▶
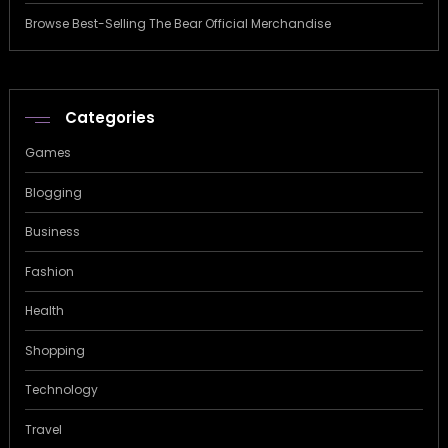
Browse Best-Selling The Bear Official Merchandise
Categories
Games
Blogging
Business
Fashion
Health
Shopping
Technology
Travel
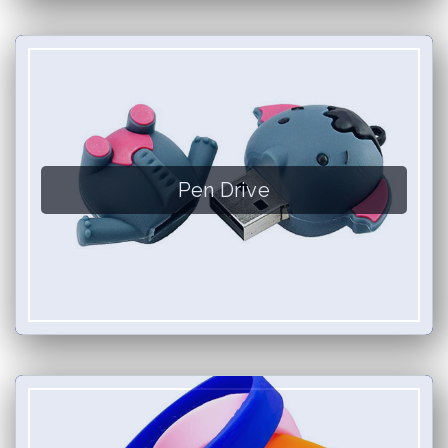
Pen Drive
◀
#### [Task prompt]
All of the entries above are to be written out exactly, with no pictures.

#### [Your solution]
Browse Best-Selling The Bear Official Merchandise
Categories
Games
Blogging
Business
Fashion
Health
Shopping
Technology
Travel
Pen Drive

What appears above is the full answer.